- [EXERCISE GOAL] Leave out the pictures and repeat everything else in the records exactly.

- [INFORMATION PROVIDED]
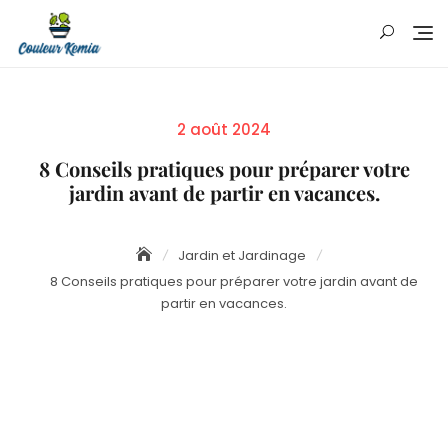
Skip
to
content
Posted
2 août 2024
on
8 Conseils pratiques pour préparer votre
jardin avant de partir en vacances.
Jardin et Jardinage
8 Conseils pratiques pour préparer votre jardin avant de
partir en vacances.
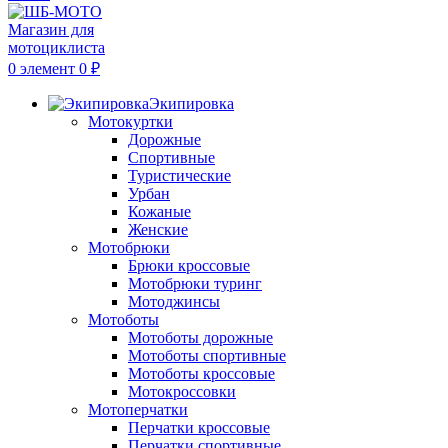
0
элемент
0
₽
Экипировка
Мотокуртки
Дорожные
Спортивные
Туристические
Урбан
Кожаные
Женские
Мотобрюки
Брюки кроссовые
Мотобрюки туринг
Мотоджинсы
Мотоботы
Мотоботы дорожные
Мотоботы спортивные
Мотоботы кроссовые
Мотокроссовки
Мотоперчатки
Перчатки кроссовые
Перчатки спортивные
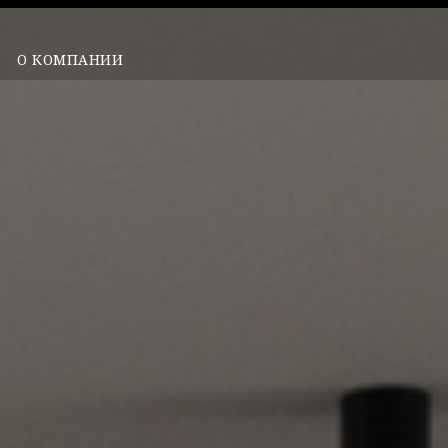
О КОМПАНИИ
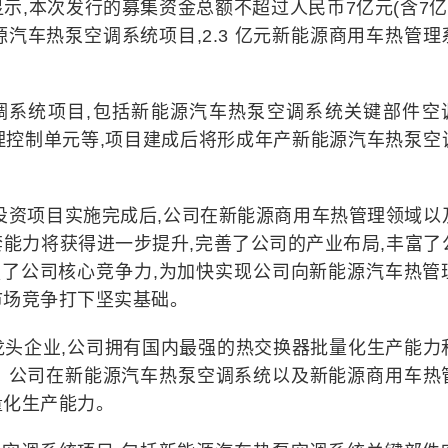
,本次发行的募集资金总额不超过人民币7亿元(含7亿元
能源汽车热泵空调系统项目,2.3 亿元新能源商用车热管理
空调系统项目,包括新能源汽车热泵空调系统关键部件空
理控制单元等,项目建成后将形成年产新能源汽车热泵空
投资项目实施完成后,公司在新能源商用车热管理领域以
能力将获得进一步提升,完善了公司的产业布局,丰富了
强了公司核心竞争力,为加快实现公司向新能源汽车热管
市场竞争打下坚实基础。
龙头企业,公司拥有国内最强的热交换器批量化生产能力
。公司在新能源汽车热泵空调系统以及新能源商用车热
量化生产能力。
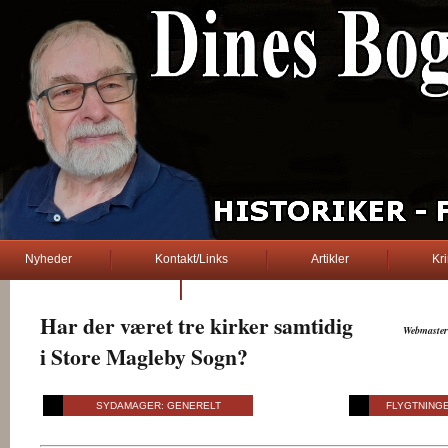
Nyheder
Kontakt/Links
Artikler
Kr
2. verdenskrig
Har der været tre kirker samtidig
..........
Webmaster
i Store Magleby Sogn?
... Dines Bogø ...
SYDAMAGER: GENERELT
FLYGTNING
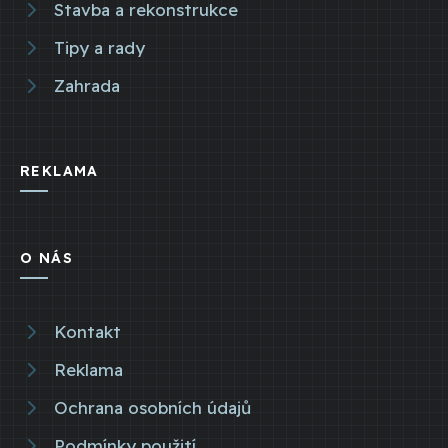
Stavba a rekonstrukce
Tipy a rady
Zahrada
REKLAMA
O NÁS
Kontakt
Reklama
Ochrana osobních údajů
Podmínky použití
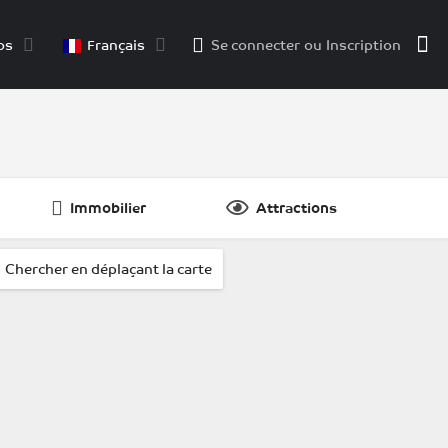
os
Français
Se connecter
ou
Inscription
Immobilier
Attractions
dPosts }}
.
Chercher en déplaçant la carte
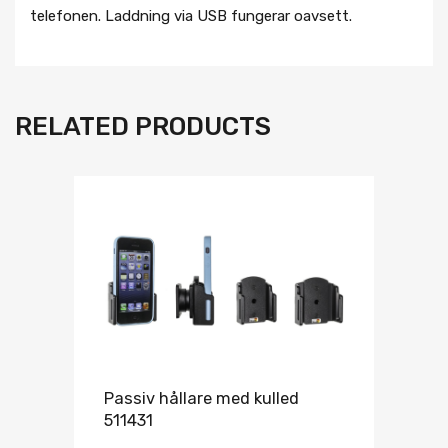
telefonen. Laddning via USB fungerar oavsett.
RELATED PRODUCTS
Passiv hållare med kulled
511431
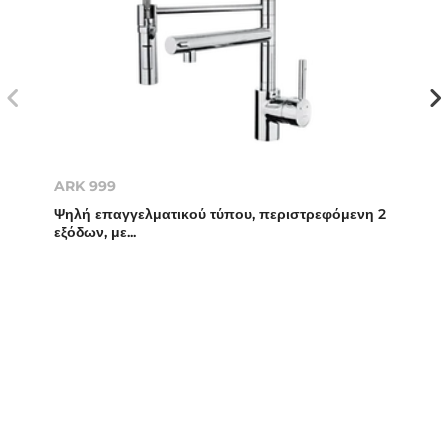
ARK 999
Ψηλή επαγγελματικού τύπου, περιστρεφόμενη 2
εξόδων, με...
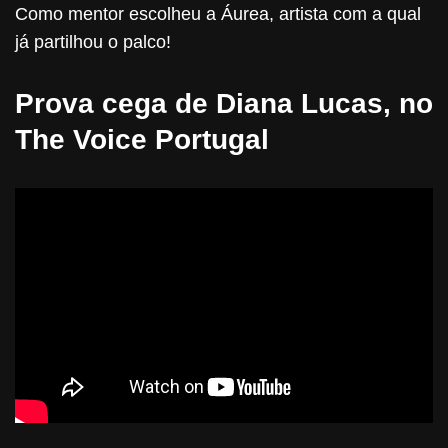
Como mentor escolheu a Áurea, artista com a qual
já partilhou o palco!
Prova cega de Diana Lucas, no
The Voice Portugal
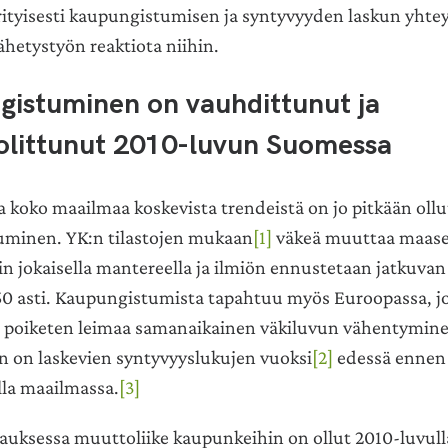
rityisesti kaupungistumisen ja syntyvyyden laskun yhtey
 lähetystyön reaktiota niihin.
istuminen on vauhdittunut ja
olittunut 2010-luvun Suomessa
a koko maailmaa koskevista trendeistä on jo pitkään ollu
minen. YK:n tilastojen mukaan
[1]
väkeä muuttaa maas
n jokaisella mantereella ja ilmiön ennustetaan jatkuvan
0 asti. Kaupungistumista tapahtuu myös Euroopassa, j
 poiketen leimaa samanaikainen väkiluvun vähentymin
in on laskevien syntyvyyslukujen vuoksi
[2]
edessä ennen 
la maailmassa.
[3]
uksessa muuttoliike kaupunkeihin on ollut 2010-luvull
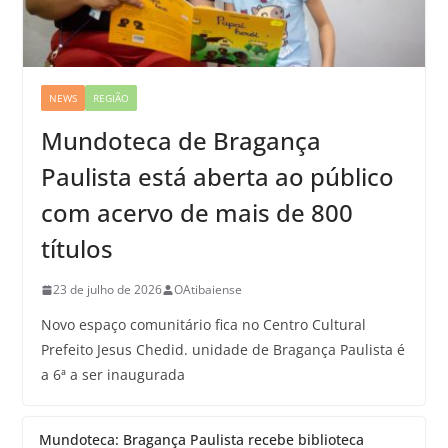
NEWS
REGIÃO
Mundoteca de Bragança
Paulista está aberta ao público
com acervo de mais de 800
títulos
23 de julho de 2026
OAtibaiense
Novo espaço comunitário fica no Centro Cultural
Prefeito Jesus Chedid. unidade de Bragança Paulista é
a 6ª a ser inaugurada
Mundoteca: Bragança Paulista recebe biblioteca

- [RESPONSE BELOW]
Skip
to
content
Posted
2 août 2024
on
8 Conseils pratiques pour préparer votre
jardin avant de partir en vacances.
Jardin et Jardinage
8 Conseils pratiques pour préparer votre jardin avant de
partir en vacances.
0
элемент
0
₽
Экипировка
Мотокуртки
Дорожные
Спортивные
Туристические
Урбан
Кожаные
Женские
Мотобрюки
Брюки кроссовые
Мотобрюки туринг
Мотоджинсы
Мотоботы
Мотоботы дорожные
Мотоботы спортивные
Мотоботы кроссовые
Мотокроссовки
Мотоперчатки
Перчатки кроссовые
Перчатки спортивные
О КОМПАНИИ
,本次发行的募集资金总额不超过人民币7亿元(含7亿元
能源汽车热泵空调系统项目,2.3 亿元新能源商用车热管理
空调系统项目,包括新能源汽车热泵空调系统关键部件空
理控制单元等,项目建成后将形成年产新能源汽车热泵空
投资项目实施完成后,公司在新能源商用车热管理领域以
能力将获得进一步提升,完善了公司的产业布局,丰富了
强了公司核心竞争力,为加快实现公司向新能源汽车热管
市场竞争打下坚实基础。
龙头企业,公司拥有国内最强的热交换器批量化生产能力
。公司在新能源汽车热泵空调系统以及新能源商用车热
量化生产能力。
Nyheder
Kontakt/Links
Artikler
Kr
2. verdenskrig
Har der været tre kirker samtidig
..........
Webmaster
i Store Magleby Sogn?
... Dines Bogø ...
SYDAMAGER: GENERELT
FLYGTNING
Stavba a rekonstrukce
Tipy a rady
Zahrada
REKLAMA
O NÁS
Kontakt
Reklama
Ochrana osobních údajů
Podmínky použití
os
Français
Se connecter
ou
Inscription
Immobilier
Attractions
dPosts }}
.
Chercher en déplaçant la carte
telefonen. Laddning via USB fungerar oavsett.
RELATED PRODUCTS
Passiv hållare med kulled
511431
ARK 999
Ψηλή επαγγελματικού τύπου, περιστρεφόμενη 2
εξόδων, με...
Como mentor escolheu a Áurea, artista com a qual
já partilhou o palco!
Prova cega de Diana Lucas, no
The Voice Portugal
rityisesti kaupungistumisen ja syntyvyyden laskun yhtey
 lähetystyön reaktiota niihin.
istuminen on vauhdittunut ja
olittunut 2010-luvun Suomessa
a koko maailmaa koskevista trendeistä on jo pitkään ollu
minen. YK:n tilastojen mukaan
[1]
väkeä muuttaa maas
n jokaisella mantereella ja ilmiön ennustetaan jatkuvan
0 asti. Kaupungistumista tapahtuu myös Euroopassa, j
 poiketen leimaa samanaikainen väkiluvun vähentymin
in on laskevien syntyvyyslukujen vuoksi
[2]
edessä ennen 
la maailmassa.
[3]
uksessa muuttoliike kaupunkeihin on ollut 2010-luvull
NEWS
REGIÃO
Mundoteca de Bragança
Paulista está aberta ao público
com acervo de mais de 800
títulos
23 de julho de 2026
OAtibaiense
Novo espaço comunitário fica no Centro Cultural
Prefeito Jesus Chedid. unidade de Bragança Paulista é
a 6ª a ser inaugurada
Mundoteca: Bragança Paulista recebe biblioteca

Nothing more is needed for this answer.